Stored data entries
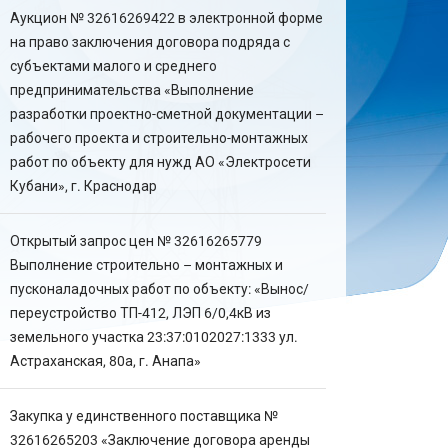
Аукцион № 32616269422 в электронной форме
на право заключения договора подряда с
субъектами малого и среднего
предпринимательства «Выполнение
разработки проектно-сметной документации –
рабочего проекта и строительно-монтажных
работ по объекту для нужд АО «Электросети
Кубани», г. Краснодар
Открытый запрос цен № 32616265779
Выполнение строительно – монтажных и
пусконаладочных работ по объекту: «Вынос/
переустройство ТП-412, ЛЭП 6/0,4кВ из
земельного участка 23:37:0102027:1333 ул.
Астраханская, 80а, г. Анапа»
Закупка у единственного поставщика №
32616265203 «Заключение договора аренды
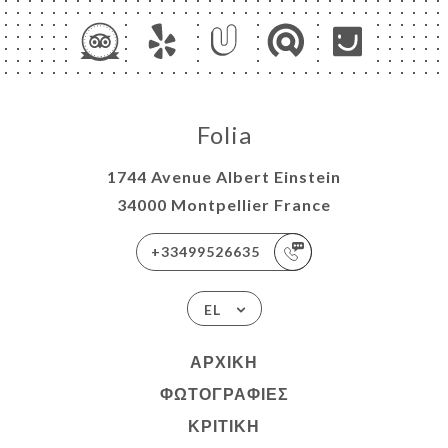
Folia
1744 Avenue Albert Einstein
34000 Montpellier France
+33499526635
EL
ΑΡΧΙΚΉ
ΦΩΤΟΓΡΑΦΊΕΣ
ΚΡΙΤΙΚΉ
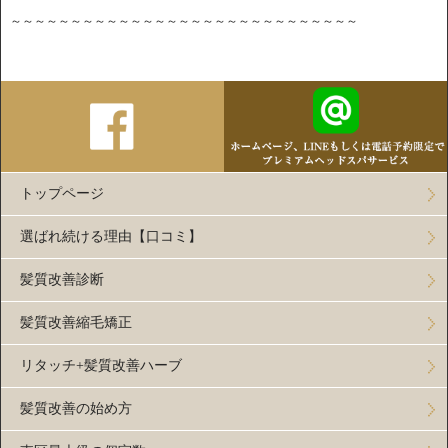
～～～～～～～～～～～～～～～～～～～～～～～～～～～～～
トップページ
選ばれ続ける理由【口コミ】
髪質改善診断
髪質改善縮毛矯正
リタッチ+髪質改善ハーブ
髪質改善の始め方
==
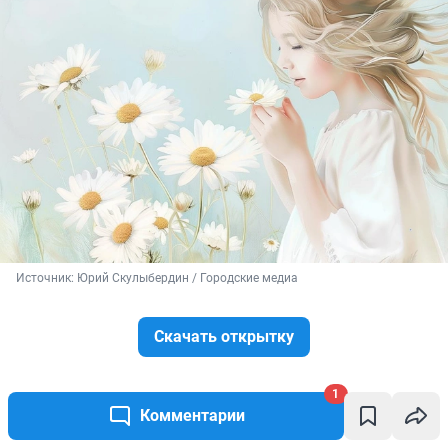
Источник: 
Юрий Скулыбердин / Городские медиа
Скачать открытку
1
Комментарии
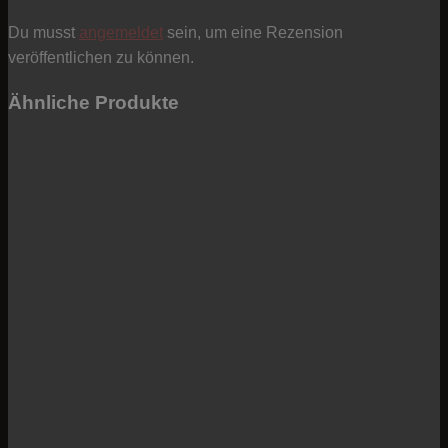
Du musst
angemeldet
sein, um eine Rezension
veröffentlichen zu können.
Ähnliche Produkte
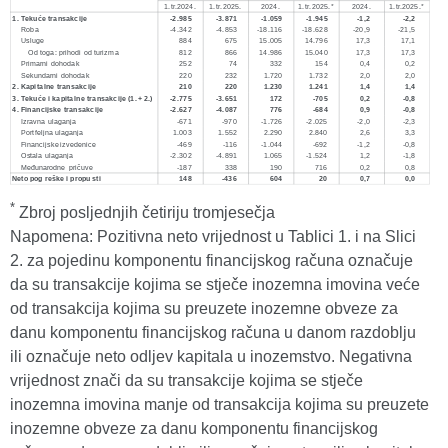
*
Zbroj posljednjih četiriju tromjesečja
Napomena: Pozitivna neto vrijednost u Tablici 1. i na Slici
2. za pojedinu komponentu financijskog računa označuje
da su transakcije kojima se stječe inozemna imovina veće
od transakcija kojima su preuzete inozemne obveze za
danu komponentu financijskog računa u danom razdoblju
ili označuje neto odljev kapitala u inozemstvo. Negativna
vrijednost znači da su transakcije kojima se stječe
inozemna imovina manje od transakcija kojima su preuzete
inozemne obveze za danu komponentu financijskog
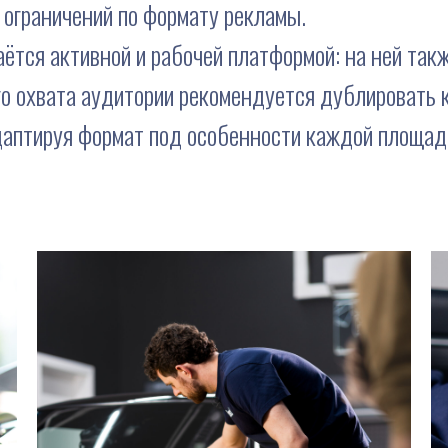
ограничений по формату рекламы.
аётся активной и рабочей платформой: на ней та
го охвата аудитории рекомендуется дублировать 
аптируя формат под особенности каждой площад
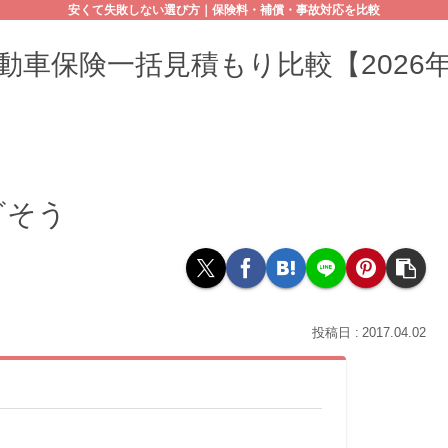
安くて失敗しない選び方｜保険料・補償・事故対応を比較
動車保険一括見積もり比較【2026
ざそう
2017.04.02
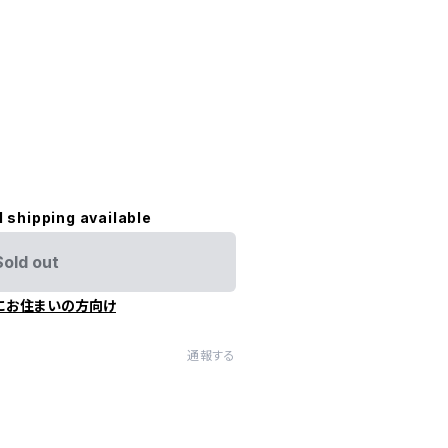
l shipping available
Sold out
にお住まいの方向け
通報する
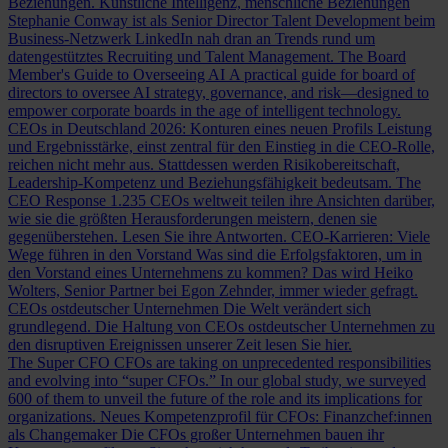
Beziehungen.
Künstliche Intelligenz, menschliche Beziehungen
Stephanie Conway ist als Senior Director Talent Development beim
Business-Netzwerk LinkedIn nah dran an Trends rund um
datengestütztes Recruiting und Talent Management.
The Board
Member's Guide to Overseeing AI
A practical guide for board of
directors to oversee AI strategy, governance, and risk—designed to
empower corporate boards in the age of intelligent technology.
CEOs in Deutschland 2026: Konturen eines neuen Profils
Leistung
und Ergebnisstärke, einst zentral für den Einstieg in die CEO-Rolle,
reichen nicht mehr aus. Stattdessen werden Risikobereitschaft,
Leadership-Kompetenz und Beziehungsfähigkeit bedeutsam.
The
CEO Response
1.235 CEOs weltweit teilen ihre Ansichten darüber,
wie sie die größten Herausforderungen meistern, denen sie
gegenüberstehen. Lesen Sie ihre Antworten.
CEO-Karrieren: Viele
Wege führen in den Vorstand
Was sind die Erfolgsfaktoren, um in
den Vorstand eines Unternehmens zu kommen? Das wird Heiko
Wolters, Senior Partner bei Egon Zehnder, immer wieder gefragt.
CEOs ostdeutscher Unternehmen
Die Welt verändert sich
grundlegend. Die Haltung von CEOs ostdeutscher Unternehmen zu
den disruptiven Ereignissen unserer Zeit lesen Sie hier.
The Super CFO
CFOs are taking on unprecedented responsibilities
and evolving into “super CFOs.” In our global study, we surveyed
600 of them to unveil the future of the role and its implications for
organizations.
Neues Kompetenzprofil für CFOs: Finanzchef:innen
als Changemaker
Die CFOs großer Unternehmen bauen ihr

The problem
Please go through the entries and show every line with the word "obveze".

Solved problem
od transakcija kojima su preuzete inozemne obveze za
inozemne obveze za danu komponentu financijskog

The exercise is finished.